The task: Write out every record below exactly, so that nothing differs from what is shown.

------------------------------

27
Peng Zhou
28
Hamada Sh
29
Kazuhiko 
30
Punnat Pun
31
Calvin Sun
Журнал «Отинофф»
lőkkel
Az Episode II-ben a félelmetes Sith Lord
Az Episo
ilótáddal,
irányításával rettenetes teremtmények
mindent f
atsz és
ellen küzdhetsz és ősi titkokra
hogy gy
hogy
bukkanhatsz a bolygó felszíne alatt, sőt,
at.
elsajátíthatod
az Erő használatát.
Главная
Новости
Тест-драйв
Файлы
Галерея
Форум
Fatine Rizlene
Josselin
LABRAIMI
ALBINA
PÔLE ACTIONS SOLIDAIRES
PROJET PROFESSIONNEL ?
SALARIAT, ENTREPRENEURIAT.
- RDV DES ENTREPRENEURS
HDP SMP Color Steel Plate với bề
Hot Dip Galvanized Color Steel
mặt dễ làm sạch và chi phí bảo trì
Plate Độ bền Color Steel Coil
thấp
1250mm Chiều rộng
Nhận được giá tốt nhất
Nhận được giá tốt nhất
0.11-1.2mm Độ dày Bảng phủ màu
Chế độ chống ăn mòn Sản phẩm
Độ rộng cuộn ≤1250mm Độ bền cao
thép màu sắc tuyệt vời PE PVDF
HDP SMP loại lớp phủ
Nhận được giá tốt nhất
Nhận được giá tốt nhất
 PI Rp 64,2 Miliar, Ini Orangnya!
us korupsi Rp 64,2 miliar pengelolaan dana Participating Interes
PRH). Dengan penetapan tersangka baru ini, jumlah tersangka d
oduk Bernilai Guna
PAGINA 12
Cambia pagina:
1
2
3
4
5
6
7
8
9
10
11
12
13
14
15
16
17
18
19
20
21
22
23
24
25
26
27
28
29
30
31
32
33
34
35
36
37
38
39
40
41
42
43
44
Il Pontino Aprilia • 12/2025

------------------------------

Solution below:
27
Peng Zhou
28
Hamada Sh
29
Kazuhiko 
30
Punnat Pun
31
Calvin Sun
Журнал «Отинофф»
lőkkel
Az Episode II-ben a félelmetes Sith Lord
Az Episo
ilótáddal,
irányításával rettenetes teremtmények
mindent f
atsz és
ellen küzdhetsz és ősi titkokra
hogy gy
hogy
bukkanhatsz a bolygó felszíne alatt, sőt,
at.
elsajátíthatod
az Erő használatát.
Главная
Новости
Тест-драйв
Файлы
Галерея
Форум
Fatine Rizlene
Josselin
LABRAIMI
ALBINA
PÔLE ACTIONS SOLIDAIRES
PROJET PROFESSIONNEL ?
SALARIAT, ENTREPRENEURIAT.
- RDV DES ENTREPRENEURS
HDP SMP Color Steel Plate với bề
Hot Dip Galvanized Color Steel
mặt dễ làm sạch và chi phí bảo trì
Plate Độ bền Color Steel Coil
thấp
1250mm Chiều rộng
Nhận được giá tốt nhất
Nhận được giá tốt nhất
0.11-1.2mm Độ dày Bảng phủ màu
Chế độ chống ăn mòn Sản phẩm
Độ rộng cuộn ≤1250mm Độ bền cao
thép màu sắc tuyệt vời PE PVDF
HDP SMP loại lớp phủ
Nhận được giá tốt nhất
Nhận được giá tốt nhất
 PI Rp 64,2 Miliar, Ini Orangnya!
us korupsi Rp 64,2 miliar pengelolaan dana Participating Interes
PRH). Dengan penetapan tersangka baru ini, jumlah tersangka d
oduk Bernilai Guna
PAGINA 12
Cambia pagina:
1
2
3
4
5
6
7
8
9
10
11
12
13
14
15
16
17
18
19
20
21
22
23
24
25
26
27
28
29
30
31
32
33
34
35
36
37
38
39
40
41
42
43
44
Il Pontino Aprilia • 12/2025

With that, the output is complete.